> **What is required**
Without pictures, repeat the lines of the entries from the one containing "polimer matrisli biyokompozit nan" through the last, both ends included, and nothing else.

> **Saved entries**
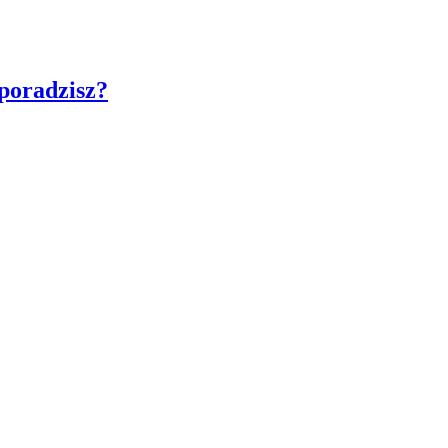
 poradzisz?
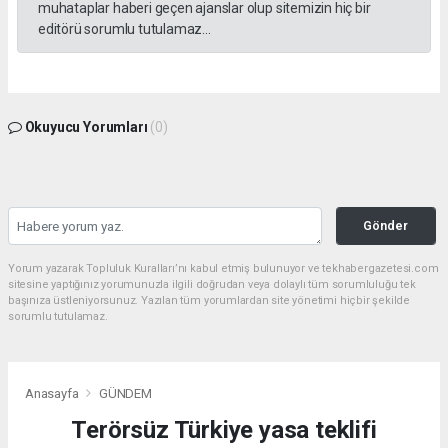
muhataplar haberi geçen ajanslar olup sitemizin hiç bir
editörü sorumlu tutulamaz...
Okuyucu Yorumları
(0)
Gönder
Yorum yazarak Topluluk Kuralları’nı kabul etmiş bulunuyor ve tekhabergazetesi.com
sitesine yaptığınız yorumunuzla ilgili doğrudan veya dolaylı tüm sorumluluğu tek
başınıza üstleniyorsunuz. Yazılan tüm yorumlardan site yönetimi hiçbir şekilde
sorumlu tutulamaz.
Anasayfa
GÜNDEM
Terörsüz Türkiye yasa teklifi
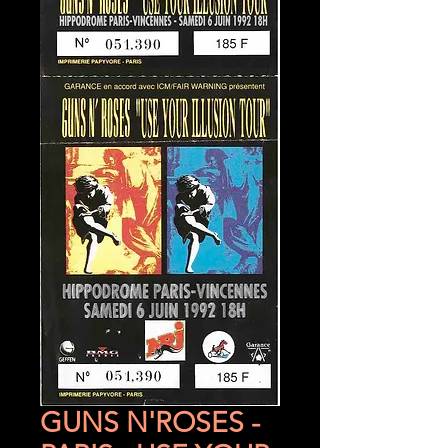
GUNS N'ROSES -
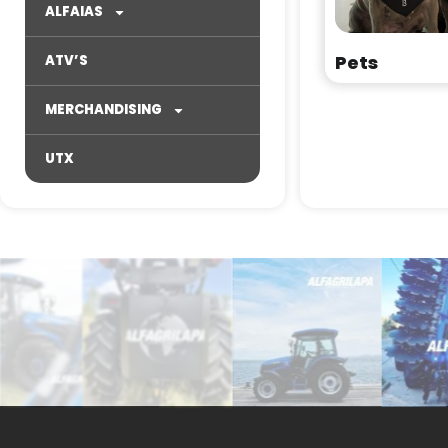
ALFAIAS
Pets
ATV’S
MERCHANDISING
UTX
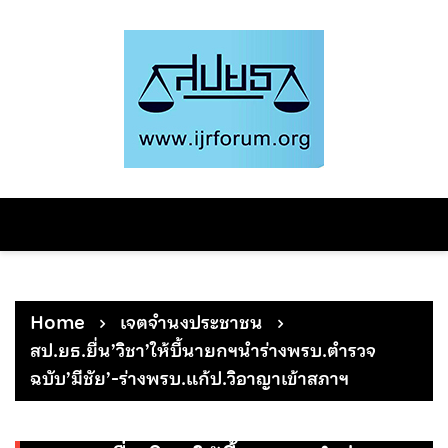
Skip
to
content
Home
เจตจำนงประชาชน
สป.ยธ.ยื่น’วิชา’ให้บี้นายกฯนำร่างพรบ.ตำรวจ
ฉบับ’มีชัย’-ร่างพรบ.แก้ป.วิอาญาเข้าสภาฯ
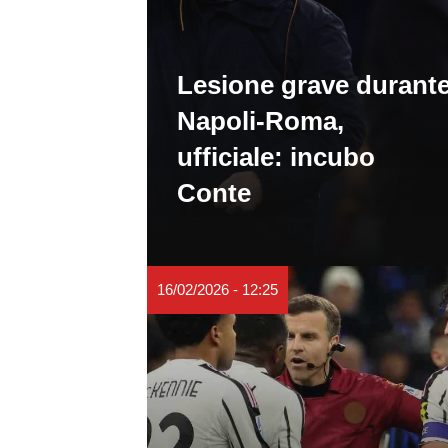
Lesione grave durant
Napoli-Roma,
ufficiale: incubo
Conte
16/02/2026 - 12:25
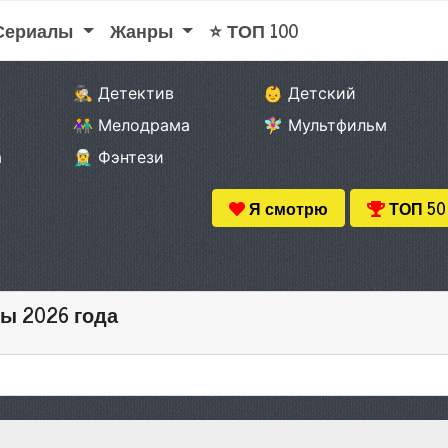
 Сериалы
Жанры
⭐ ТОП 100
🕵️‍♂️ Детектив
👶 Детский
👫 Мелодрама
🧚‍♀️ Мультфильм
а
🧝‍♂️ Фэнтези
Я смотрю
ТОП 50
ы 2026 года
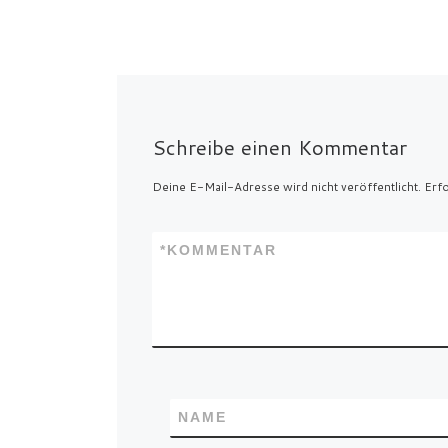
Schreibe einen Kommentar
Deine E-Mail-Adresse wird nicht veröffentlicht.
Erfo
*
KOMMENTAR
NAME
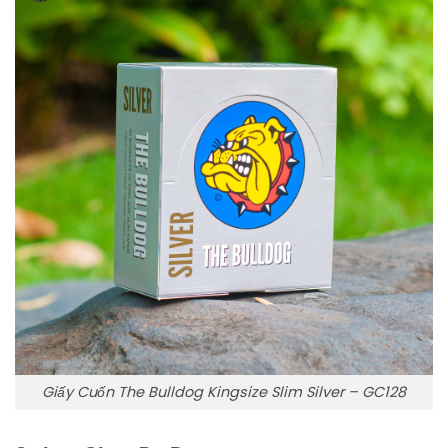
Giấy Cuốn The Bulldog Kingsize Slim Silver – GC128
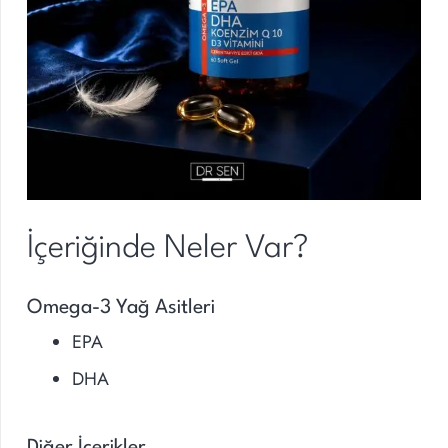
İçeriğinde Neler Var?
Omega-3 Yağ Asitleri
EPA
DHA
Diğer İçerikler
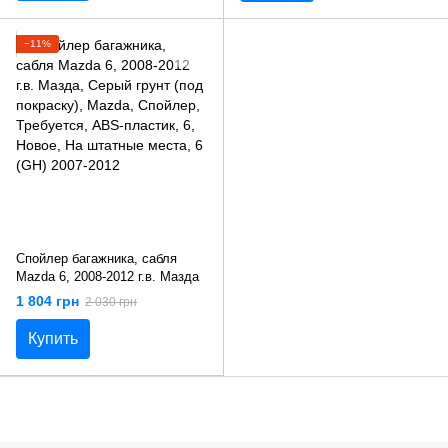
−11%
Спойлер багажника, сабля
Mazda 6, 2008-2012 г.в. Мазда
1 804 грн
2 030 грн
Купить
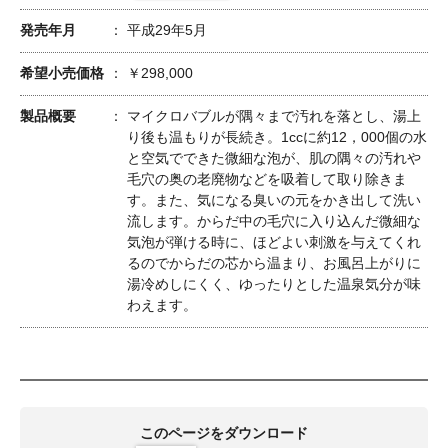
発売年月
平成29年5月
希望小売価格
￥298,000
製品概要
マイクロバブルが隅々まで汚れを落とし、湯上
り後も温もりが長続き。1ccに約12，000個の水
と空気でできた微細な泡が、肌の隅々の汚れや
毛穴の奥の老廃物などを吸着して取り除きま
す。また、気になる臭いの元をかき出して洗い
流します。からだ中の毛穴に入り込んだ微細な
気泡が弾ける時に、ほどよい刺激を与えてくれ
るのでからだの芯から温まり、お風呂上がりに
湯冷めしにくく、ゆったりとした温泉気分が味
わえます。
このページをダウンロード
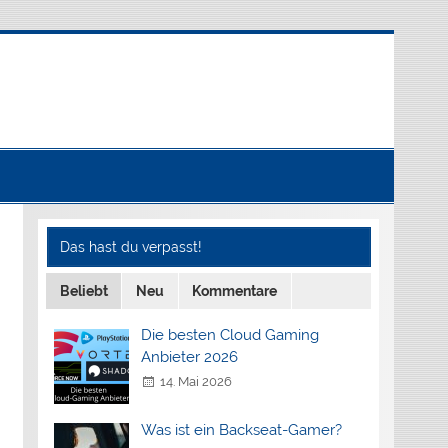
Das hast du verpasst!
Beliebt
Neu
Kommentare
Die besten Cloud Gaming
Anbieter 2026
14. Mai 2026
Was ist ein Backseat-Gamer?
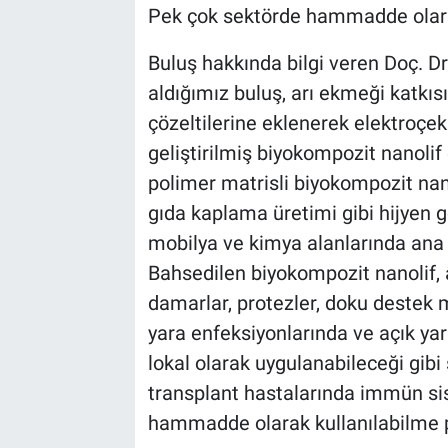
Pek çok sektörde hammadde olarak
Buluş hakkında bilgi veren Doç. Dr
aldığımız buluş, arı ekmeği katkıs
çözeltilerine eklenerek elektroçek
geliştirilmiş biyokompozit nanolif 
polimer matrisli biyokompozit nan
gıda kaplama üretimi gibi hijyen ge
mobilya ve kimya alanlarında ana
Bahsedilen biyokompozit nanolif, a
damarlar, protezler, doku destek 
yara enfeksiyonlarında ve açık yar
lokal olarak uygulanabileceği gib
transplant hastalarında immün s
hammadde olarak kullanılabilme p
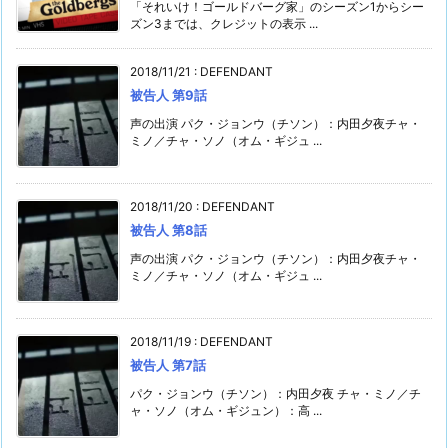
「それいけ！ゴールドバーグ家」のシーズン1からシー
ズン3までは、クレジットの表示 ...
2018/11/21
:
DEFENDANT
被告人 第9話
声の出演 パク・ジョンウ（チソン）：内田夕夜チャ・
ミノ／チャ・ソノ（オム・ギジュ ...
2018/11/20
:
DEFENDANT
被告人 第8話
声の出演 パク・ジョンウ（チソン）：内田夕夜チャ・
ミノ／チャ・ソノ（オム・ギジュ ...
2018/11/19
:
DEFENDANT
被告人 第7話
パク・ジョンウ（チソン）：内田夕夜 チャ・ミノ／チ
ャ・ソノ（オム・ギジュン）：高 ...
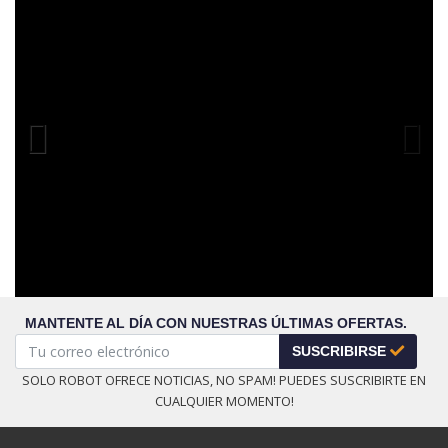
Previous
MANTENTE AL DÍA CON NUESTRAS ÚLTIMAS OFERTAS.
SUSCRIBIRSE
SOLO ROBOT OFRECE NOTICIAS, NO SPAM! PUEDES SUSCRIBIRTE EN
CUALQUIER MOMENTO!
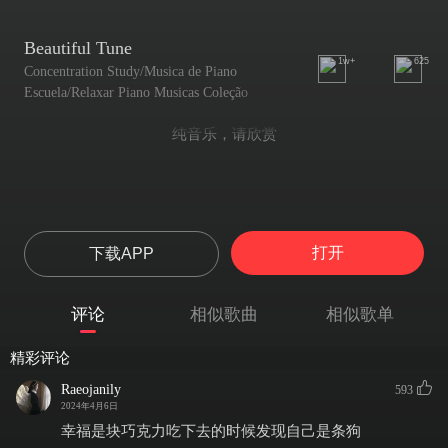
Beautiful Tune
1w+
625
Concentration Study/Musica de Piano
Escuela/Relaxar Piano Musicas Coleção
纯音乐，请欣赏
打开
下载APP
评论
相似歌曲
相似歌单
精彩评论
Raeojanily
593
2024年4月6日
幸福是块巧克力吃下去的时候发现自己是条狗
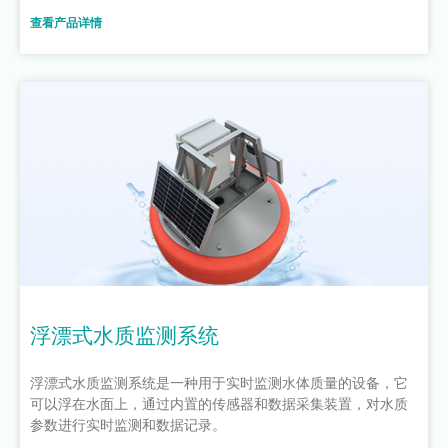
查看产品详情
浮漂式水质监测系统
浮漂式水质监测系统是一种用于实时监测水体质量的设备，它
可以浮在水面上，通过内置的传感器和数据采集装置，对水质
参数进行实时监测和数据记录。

> **Answer box**
polimer matrisli biyokompozit nan
gıda kaplama üretimi gibi hijyen ge
mobilya ve kimya alanlarında ana
Bahsedilen biyokompozit nanolif, a
damarlar, protezler, doku destek 
yara enfeksiyonlarında ve açık yar
lokal olarak uygulanabileceği gib
transplant hastalarında immün s
hammadde olarak kullanılabilme p
「それいけ！ゴールドバーグ家」のシーズン1からシー
ズン3までは、クレジットの表示 ...
2018/11/21
:
DEFENDANT
被告人 第9話
声の出演 パク・ジョンウ（チソン）：内田夕夜チャ・
ミノ／チャ・ソノ（オム・ギジュ ...
2018/11/20
:
DEFENDANT
被告人 第8話
声の出演 パク・ジョンウ（チソン）：内田夕夜チャ・
ミノ／チャ・ソノ（オム・ギジュ ...
2018/11/19
:
DEFENDANT
被告人 第7話
パク・ジョンウ（チソン）：内田夕夜 チャ・ミノ／チ
ャ・ソノ（オム・ギジュン）：高 ...
Previous
MANTENTE AL DÍA CON NUESTRAS ÚLTIMAS OFERTAS.
SUSCRIBIRSE
SOLO ROBOT OFRECE NOTICIAS, NO SPAM! PUEDES SUSCRIBIRTE EN
CUALQUIER MOMENTO!
Beautiful Tune
1w+
625
Concentration Study/Musica de Piano
Escuela/Relaxar Piano Musicas Coleção
纯音乐，请欣赏
打开
下载APP
评论
相似歌曲
相似歌单
精彩评论
Raeojanily
593
2024年4月6日
幸福是块巧克力吃下去的时候发现自己是条狗
查看产品详情
浮漂式水质监测系统
浮漂式水质监测系统是一种用于实时监测水体质量的设备，它
可以浮在水面上，通过内置的传感器和数据采集装置，对水质
参数进行实时监测和数据记录。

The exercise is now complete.